3. Compétence de l'OEB pour entamer le traitement au titre de la phase européenne
3.1 Interdiction de traitement – levée de l'interdiction
L'interdiction faite à l'OEB, en sa qualité d'office désigné/élu, de commencer le traitement pendant la phase nationale ou régionale avant la fin de la phase internationale est appelée "interdiction de traitement". Cette interdiction, prévue aux art. 23.1) et 40.1) PCT, garantit aux demandeurs un délai d'au moins 30 mois à compter de la date de dépôt ou de la date de priorité la plus ancienne pour décider s'ils souhaitent engager la phase nationale ou régionale et auprès de quels offices. La date de priorité est définie à l'art. 2.xi) PCT.
L'OEB a porté ce délai garanti pour l'entrée dans la phase européenne de 30 à 31 mois à compter de la date de dépôt ou de la date de priorité la plus ancienne, comme le prévoit la règle 159(1) (A‑XII, 3.2). En raison de l'interdiction de traitement, tout délai prévu par la CBE qui s'applique à une demande euro-PCT et qui expirerait avant la fin du délai de 31 mois prévu à la règle 159(1) est reporté et expirera au plus tard à la fin de ce délai. Pour en savoir plus, il convient de se reporter, par exemple, à la règle 159(1)d), règle 159(1)f) et règle 159(1)g).
Pour l'OEB agissant en qualité d'office désigné/élu, l'interdiction de traitement est levée après le délai de 31 mois conformément à la règle 159(1), autrement dit à l'expiration de ce délai (A‑XII, 3.2). L'interdiction peut être levée plus tôt – de sorte que le traitement au titre de la phase européenne commence avant l'expiration du délai de 31 mois – si une requête valable en traitement anticipé est présentée, à savoir une requête explicite du demandeur tendant à ce que le traitement au titre de la phase européenne commence de manière anticipée, comme prévu à l'art. 23.2) PCT et à l'art. 40.2) PCT (A‑XII, 7.1).

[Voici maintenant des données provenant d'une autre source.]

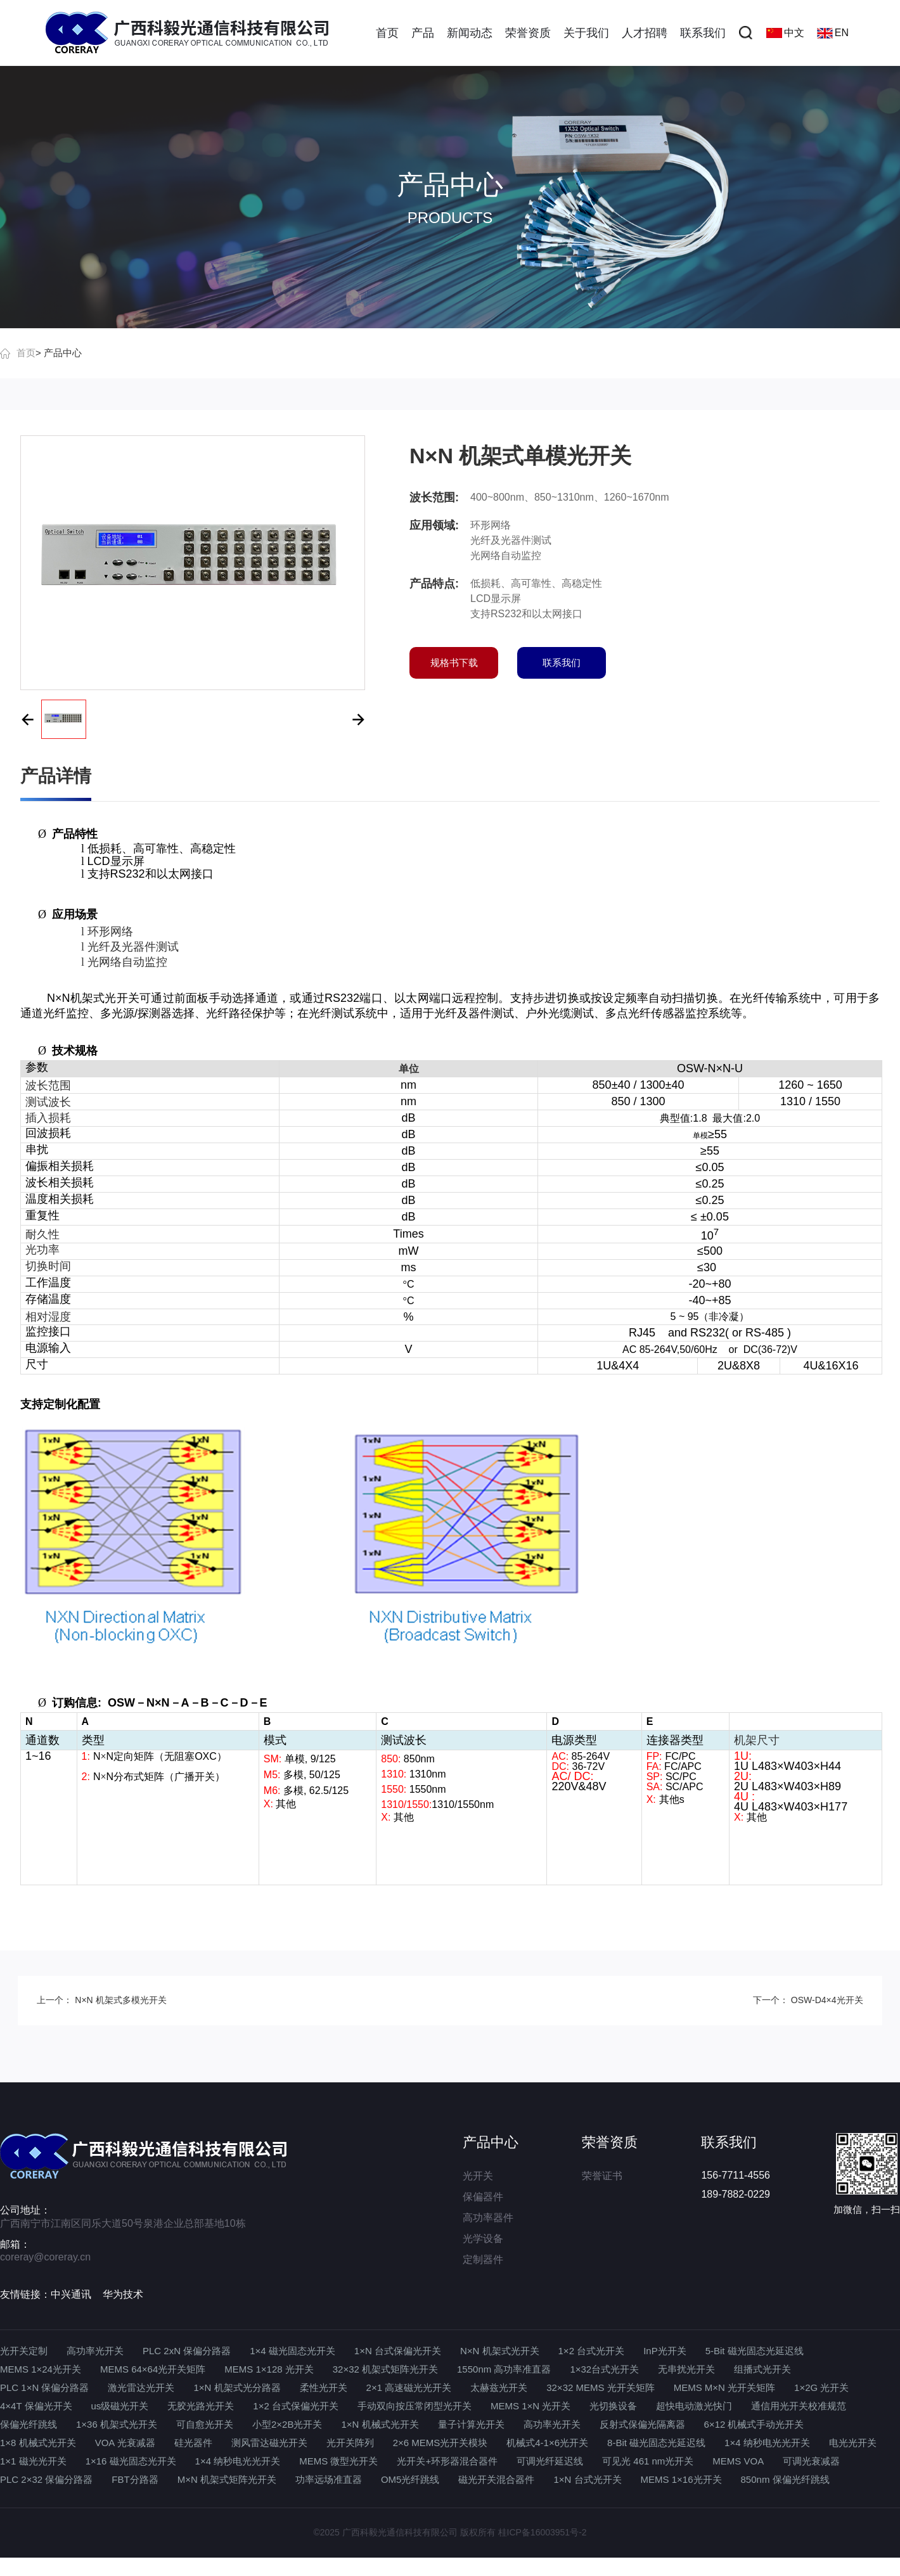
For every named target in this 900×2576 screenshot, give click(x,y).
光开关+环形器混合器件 (447, 2461)
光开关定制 (24, 2350)
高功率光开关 (95, 2350)
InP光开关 (664, 2350)
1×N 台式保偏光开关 (397, 2350)
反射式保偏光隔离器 (642, 2424)
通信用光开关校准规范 (798, 2405)
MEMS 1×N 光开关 (530, 2405)
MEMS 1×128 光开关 (268, 2369)
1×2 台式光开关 (591, 2350)
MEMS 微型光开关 (338, 2461)
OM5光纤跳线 (410, 2479)
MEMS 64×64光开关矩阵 (152, 2369)
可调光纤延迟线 (550, 2461)
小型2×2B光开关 (287, 2424)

Si la demande internationale est réputée retirée ou n'a pas reçu de date de dépôt pendant le traitement au titre de la phase internationale, le traitement au titre de la phase internationale prend fin à la date à laquelle la notification informant le demandeur que la demande est réputée retirée ou n'a pas pu se voir attribuer de date de dépôt prend effet (art. 11.1) PCT). Il n'y a alors aucune demande (en instance) à laquelle l'interdiction de traitement pourrait s'appliquer. Cependant, les procédures prévues à l'art. 25.2) PCT et à l'art. 24.2) PCT peuvent permettre aux demandeurs de "sauver" leur demande en vertu du droit national ou régional du ou des offices désignés ou élus. La procédure prévue à l'art. 25.2) PCT est soumise à des délais courts. Lesdites procédures et les exigences applicables sont traitées plus en détail aux points A‑XV, 2 et 3.
L'interdiction de traitement empêche l'OEB, en sa qualité d'office désigné/élu, d'exiger d'un demandeur qu'il se conforme à une quelconque exigence tant que l'interdiction n'a pas été levée. Elle ne l'empêche pas, en revanche, d'accomplir des actes purement administratifs, comme verser des documents au dossier et, le cas échéant, enregistrer le mandataire européen désigné aux fins de la phase européenne. Ces actes sont importants pour garantir que la demande soit traitée rapidement et correctement et que toute correspondance soit signifiée dès que possible après la levée de l'interdiction de traitement.